まさかさっきので、消えたんじゃ・・・・。
「彼女は大丈夫ですよ。礎となる樹は枯れてしまいましたが、わたくしの影で護りました」
そう言って黒次が指を鳴らすと、俺の足元の影から蒼樹が現われた。
「彼女は少し気絶しているだけ、すぐに目を覚ますでしょう。その時は、手を差し伸べてあげてください」
黒次はニッと笑って、自身を影に溶け込ませていく。
「・・・一つ、いいか?」
「・・・・・なんでしょうか?」
体の半分を影に覆いながら、黒次は動きを止めた。
「お前・・・本当に悪い奴なのか?和月先輩の両親を殺したのは、本当にお前なのか?」
「・・・・・・・」
黒次は、沈黙したまま、再び影で自身を覆い始めた。
「おい!!なんでっ!答えるくらい、いいだろ!!」
「・・・・・・・・・青年、次、もし会う機会があれば話しましょう。しかし、今はまだ早い。
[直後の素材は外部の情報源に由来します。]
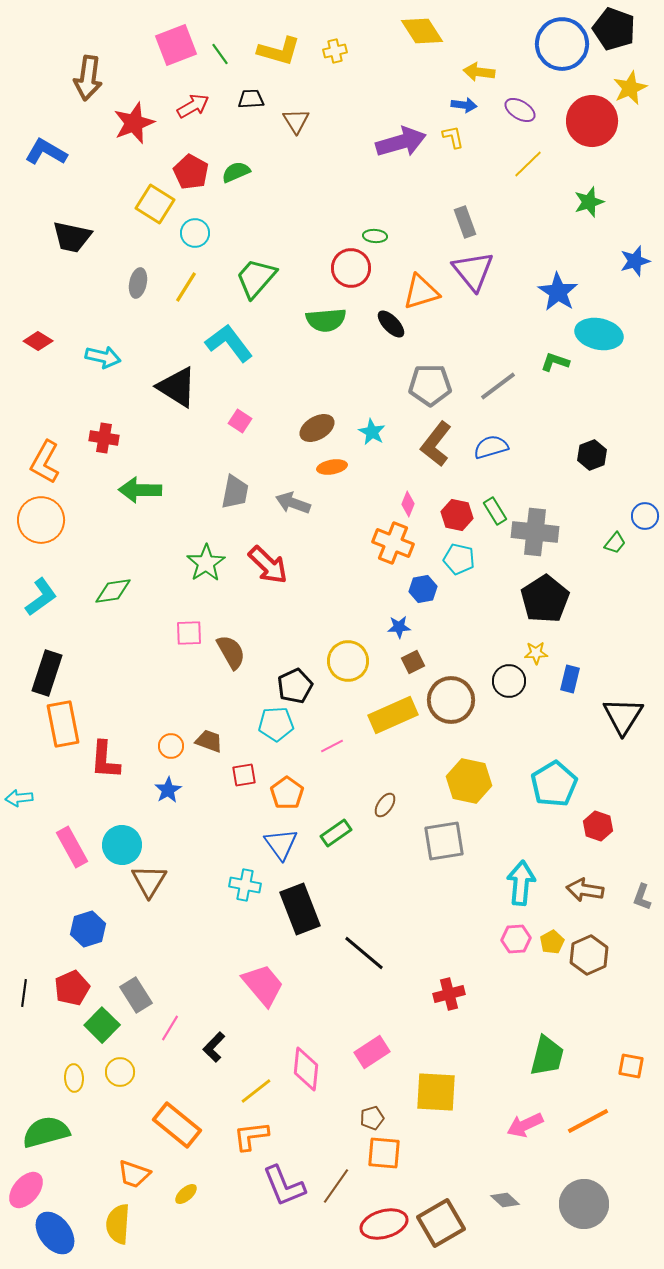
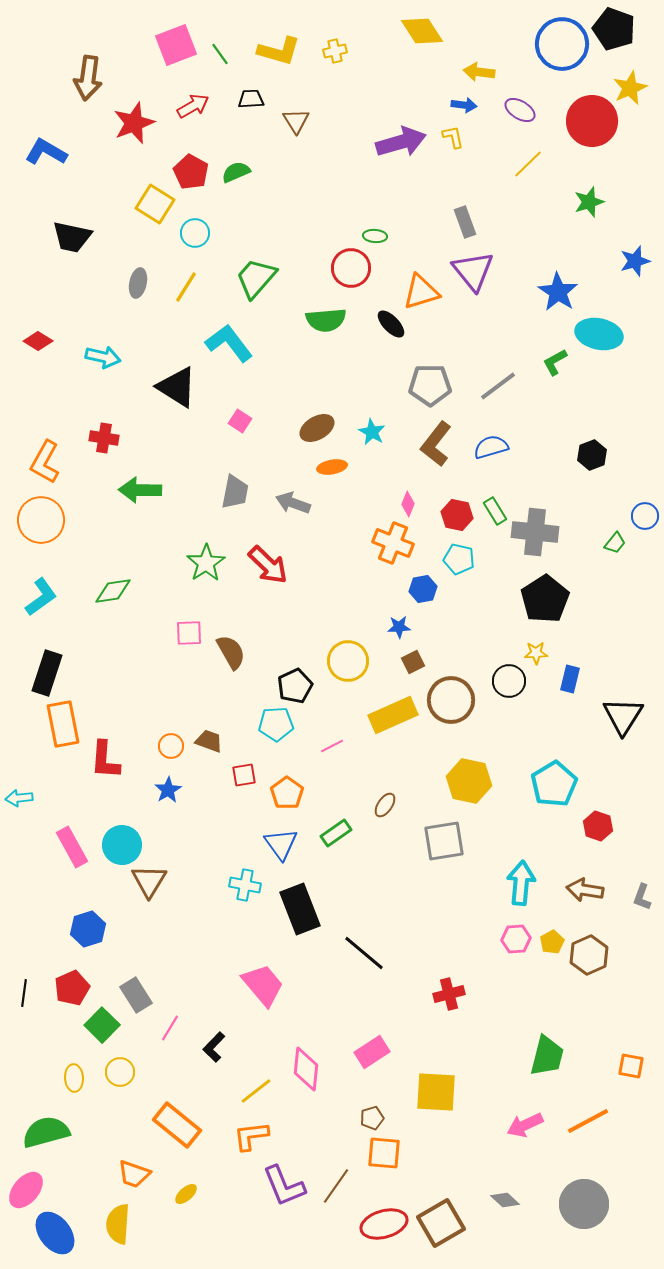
green L-shape at (555, 362): rotated 48 degrees counterclockwise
楔家のお嬢さんにも、貴方にも、まだまだ強くなってもらわないと。・・・・恨む対象がいた方が、人は強くなれますから」
段々と、黒次の気配が薄れていく。
「それと青年。・・・女難の相がでていますよ?」
「・・・・それは言われんでも、薄々感づいてたよ」
フフフと、微かな笑い声だけを残し黒次の気配は完全に消え去った。
残された俺は、冷たい風に吹かれながら蒼樹を抱き抱え、音もない暗やみの中をゆっくりと歩きだす。
「色々ありすぎて、頭痛くなるな・・・・」
さっきの本のことも、何で俺は無事だったのかも、そして一番気になるのは、黒次のことだ。
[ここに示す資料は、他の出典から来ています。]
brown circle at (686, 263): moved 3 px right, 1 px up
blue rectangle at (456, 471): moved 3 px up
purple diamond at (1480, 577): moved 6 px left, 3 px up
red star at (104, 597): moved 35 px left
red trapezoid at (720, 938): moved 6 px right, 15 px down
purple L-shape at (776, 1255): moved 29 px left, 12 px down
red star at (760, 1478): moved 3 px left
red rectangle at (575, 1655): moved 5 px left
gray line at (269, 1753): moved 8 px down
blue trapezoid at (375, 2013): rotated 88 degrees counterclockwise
勘、的なものでしかないんだが、アイツは悪い奴じゃないと思う。
それなのに、なぜ和月先輩の両親を殺したみたいなことを言って、和月先輩の怨みをかったのか。
まぁ、考えてもわからないことばかりだが。
俺は大きな欠伸をしつつ、自宅への帰路につく。
次に黒次に会ったとき、どんな質問をしようか、なんて考えながら。